Due to audio problems, I wasn't able to fully participate, but I did
hear an implicit agreement to the contribution policy draft I wrote
up.

I think it may need a few tweaks; I'm going to propose some and get
Richard back on the phone to get an explicit OK from him.

Stephen -- since SSSD has it's own upstream space, do you want me to
work up a draft contribution policy for there?  That is, I know your
licensing questions are still open, but we can get a draft with
alternate endings depending on potential outcomes.


Yes, that would be a good next step.

== What's next ==

With the CLA requirement removed, next I have to enumerate exactly
where it stands as a barrier and figure out how to remove it.  There
are some other technological barriers to reconsider.

For any system we require a CLA for e.g. fedorahosted.org access, that
is just a human check process, right?  We remove the CLA requirement
when considering people for SCM access.

For patches, we need to figure out how to structure it so that people
can contribute patches via this list with it clear the patch is
submitted under the contribution policy.  Perhaps a single sentence +
URL at the beginning of each patch email?  It seems to me we could
also have people add themselves to a list via the wiki (history proves
the real user did it), and if you are on there, you don't need to
include the sentence in your patches.  Obviously a better solution is
needed, meaning we need to run our own directory or rely more upon an
external (e.g. Fedora Account System).  We might be able to get by
with OpenID, for example.

Editing the SSSD wiki already requires a Fedora account, so if we go
with the "adding your name to a wiki page" idea, I think that's probably
completely sufficient. On the other hand, having a Fedora account
already implies that you have signed the Fedora CLA.

For the wiki, we can remove the human requirement, but we still have a
technical barrier for entry.  It would be smoothest if people could:

1. Sign up for an account
2. In that sign-up they read the contribution policy and agree to it
   as part of signing up
3. They get wiki edit access

All automatic with no human intervention required.

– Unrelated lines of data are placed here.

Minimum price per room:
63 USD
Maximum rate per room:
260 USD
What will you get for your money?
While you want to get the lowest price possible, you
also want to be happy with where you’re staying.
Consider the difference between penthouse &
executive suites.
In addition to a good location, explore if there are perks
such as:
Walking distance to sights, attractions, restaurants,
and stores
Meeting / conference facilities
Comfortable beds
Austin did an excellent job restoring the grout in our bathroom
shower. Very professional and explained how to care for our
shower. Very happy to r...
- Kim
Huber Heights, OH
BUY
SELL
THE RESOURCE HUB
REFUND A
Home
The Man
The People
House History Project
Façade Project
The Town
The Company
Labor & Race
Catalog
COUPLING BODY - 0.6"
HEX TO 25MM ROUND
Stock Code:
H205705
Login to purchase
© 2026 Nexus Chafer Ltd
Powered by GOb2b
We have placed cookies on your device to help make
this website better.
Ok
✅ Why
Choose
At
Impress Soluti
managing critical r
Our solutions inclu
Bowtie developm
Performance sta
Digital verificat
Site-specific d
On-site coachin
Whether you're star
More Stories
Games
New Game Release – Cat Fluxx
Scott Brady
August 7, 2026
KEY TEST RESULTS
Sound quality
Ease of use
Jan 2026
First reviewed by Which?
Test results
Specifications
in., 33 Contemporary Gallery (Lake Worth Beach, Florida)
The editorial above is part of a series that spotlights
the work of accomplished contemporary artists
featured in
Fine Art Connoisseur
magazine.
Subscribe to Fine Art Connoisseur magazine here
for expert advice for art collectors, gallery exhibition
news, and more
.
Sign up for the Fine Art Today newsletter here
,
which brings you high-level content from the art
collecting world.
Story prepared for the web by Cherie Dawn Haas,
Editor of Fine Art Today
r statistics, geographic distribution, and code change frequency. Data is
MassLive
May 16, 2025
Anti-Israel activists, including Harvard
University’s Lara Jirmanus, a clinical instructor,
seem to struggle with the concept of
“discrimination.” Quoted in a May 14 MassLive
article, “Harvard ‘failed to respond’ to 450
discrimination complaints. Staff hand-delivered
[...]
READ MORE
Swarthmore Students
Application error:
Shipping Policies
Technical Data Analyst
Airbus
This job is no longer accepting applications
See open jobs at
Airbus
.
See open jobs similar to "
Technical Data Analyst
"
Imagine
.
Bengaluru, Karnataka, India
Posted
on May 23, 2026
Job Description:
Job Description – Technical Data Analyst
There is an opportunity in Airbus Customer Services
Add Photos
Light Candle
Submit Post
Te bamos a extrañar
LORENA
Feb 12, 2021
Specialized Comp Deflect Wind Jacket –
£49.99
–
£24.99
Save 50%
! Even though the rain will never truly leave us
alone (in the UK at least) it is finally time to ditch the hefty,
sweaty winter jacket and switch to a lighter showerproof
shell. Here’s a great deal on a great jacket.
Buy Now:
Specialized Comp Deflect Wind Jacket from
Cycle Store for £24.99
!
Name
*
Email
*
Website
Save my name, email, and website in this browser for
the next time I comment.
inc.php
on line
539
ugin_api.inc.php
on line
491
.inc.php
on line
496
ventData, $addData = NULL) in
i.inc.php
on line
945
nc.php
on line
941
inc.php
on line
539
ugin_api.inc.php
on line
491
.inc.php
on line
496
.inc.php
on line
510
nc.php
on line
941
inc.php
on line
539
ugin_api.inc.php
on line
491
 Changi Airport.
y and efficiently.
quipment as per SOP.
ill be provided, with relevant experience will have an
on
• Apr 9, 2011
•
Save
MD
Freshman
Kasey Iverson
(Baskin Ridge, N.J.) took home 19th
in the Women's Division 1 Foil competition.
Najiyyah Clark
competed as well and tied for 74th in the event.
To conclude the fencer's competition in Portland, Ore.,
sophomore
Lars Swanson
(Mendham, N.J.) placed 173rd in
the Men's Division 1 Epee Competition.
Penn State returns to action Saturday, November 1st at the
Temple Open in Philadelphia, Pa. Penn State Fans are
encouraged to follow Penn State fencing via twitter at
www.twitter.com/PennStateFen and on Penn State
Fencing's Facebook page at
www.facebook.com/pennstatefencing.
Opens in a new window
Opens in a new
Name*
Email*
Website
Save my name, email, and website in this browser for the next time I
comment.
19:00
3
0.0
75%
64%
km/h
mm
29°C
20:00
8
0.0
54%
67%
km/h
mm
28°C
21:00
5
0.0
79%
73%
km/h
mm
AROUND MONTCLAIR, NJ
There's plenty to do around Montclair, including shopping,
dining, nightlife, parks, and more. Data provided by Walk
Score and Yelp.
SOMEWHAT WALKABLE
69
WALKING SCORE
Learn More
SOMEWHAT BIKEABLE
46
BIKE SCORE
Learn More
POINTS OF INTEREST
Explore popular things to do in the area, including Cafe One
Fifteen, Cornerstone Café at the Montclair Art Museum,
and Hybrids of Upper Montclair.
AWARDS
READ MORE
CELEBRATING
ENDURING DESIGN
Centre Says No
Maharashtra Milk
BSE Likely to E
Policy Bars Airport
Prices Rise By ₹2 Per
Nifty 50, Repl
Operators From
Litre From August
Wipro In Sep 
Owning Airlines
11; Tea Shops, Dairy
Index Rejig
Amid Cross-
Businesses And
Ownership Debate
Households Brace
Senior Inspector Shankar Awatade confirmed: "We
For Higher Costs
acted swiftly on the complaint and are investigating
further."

Figuring out solutions there is my next important task once we have a
solid contribution policy to refer to.

Meanwhile, if we can widen the field of people with "Create wiki users
upon request", that would be good.  I volunteer.  Maybe for now an
email request for access to a freeipa-* list would suffice?

- Karsten


Our present wiki comes to us through the Fedorahosted servers, and as
such relies on the users having a Fedora account themselves. Do you feel
that this restriction is to severe?


I think he's referring to the freeIPA wiki.